Le terme « prog » est souvent galvaudé dans les critiques d’album et je suis moi même coupable de cet abus de langage. Une signature rythmique qui sort du binaire traditionnel ? Une tentative fugace de polyrythmie ? Une progression d’accords audacieuse ? Et voilà que je crie au prog. Pourtant ici avec « Family the Smiling Thrush », impossible de le nier, BOSS KELOID propose un véritable hommage au hard prog 70’s originel.
Au delà des éléments que je viens de citer, il y a une véritable esthétique que tous les descendants de Magma et Hawkwind se doivent de respecter. Les leads de guitares lisses, les arrangements complexes, la batterie au timbre le plus intemporel possible, les guitares 12 cordes, le chant principalement mélodique et très travaillé avec ses envolées dignes de l’opéra, les morceaux à tiroirs, l’album concept, la production un poil désuète et les synthés.

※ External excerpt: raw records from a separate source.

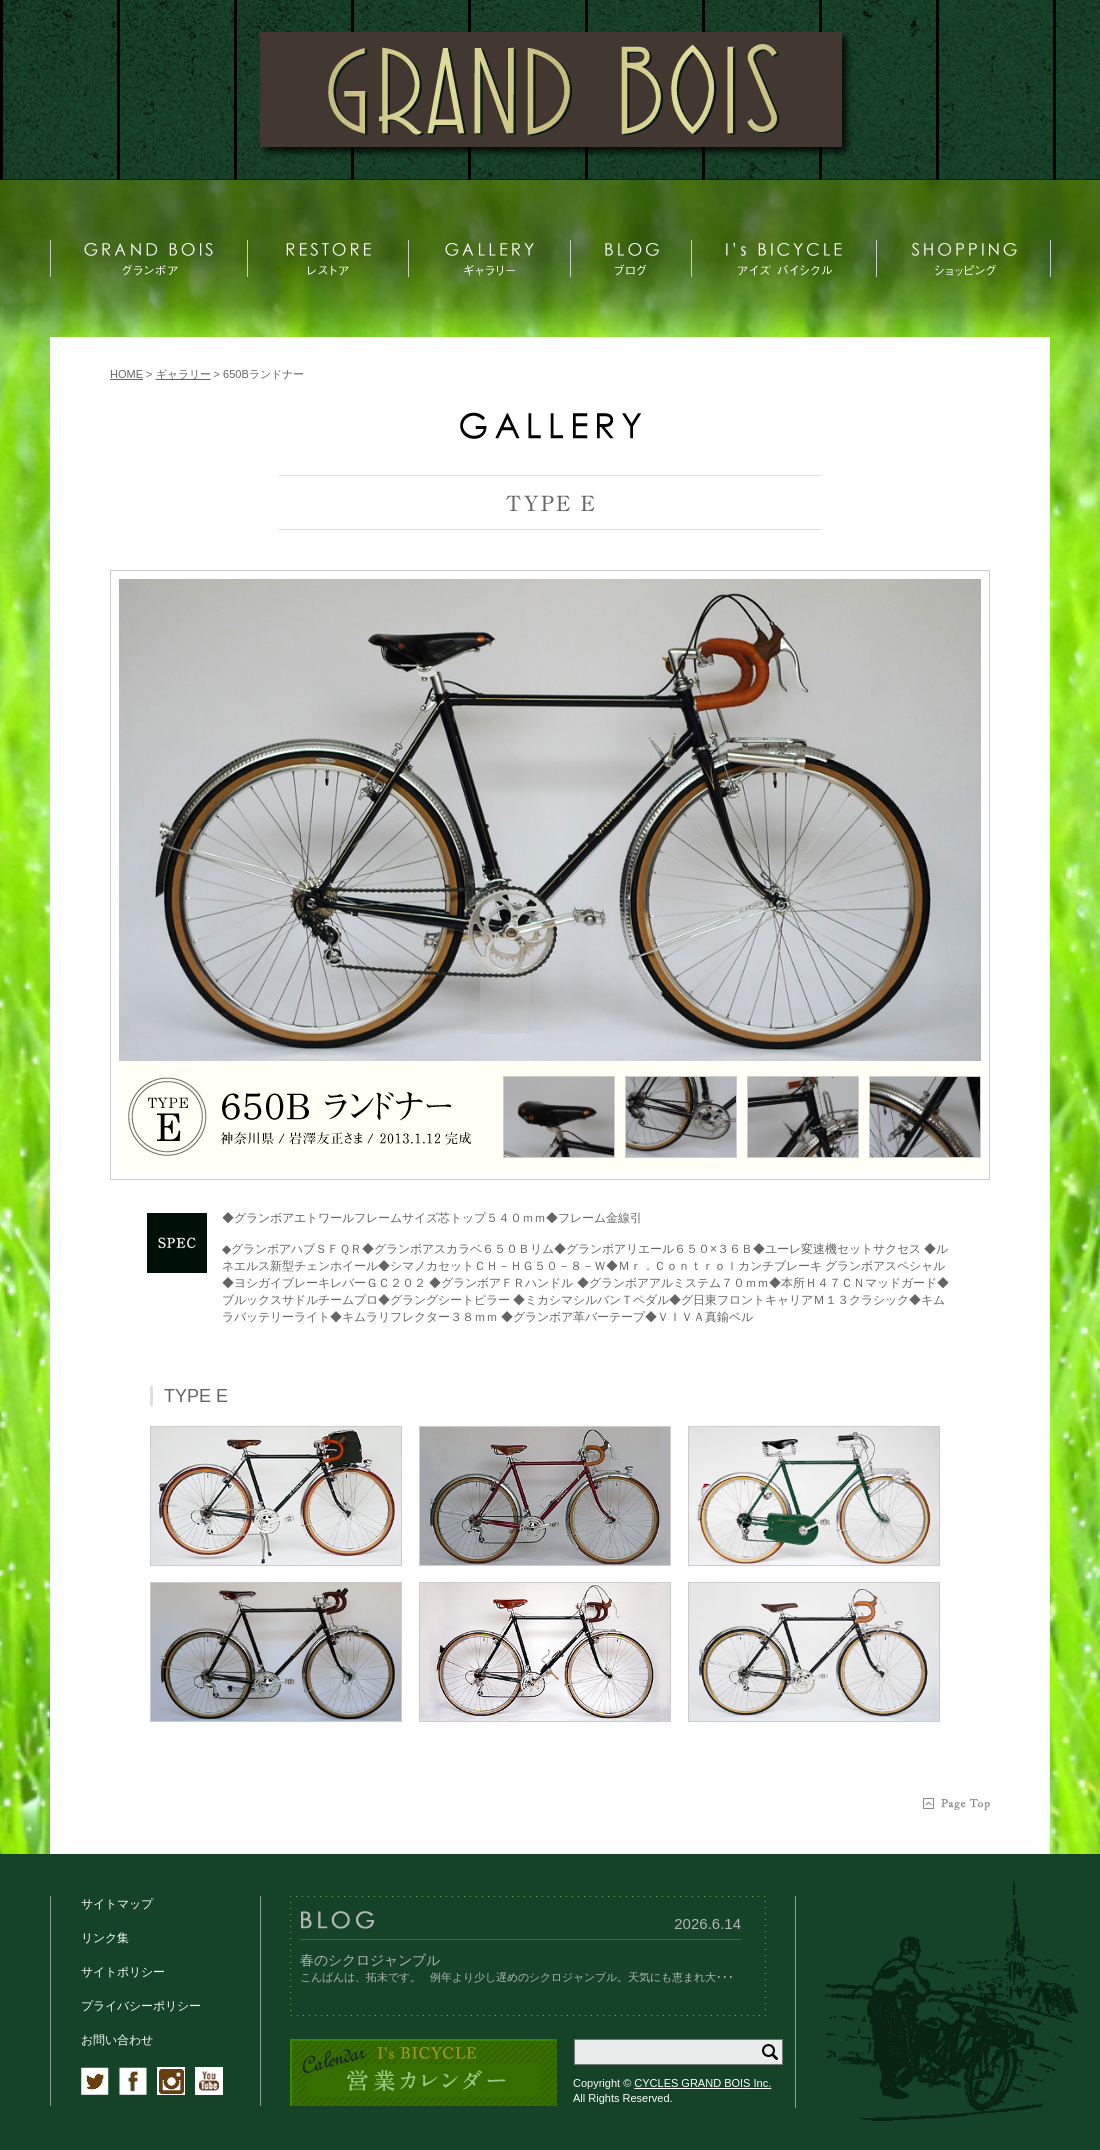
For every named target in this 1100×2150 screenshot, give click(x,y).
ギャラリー (183, 374)
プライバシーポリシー (141, 2006)
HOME (126, 374)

C’est aussi tout ça, l’héritage du hard rock progressif.
Et BOSS KELOID rend une copie exemplaire de ce point de vue là. L’album est à la fois aussi pompeux, prétentieux et ambitieux que ceux auxquels il rend hommage mais, paradoxalement, cela n’en fait qu’un effort plus honnête et décomplexé. Seuls quelques riffs plus puissants, quelques fuzz bien senties, quelques parties de chant rageurs viennent nous rappeler que le groupe a vu passer tous les courants de musique alternative des années 80 à 2000, avant de proposer sa version du hard rock prog 2.0. “Hats the Mandrill” est sûrement le titre sur lequel le groupe réussit le mieux à conjuguer ses influences. Si l’intro se veut lourde et nous rappelant un metal prog très moderne, le morceau appuie davantage son trip nostalgique avec l’arrivée du chant et surtout de ce refrain presque cheesy mais diablement efficace.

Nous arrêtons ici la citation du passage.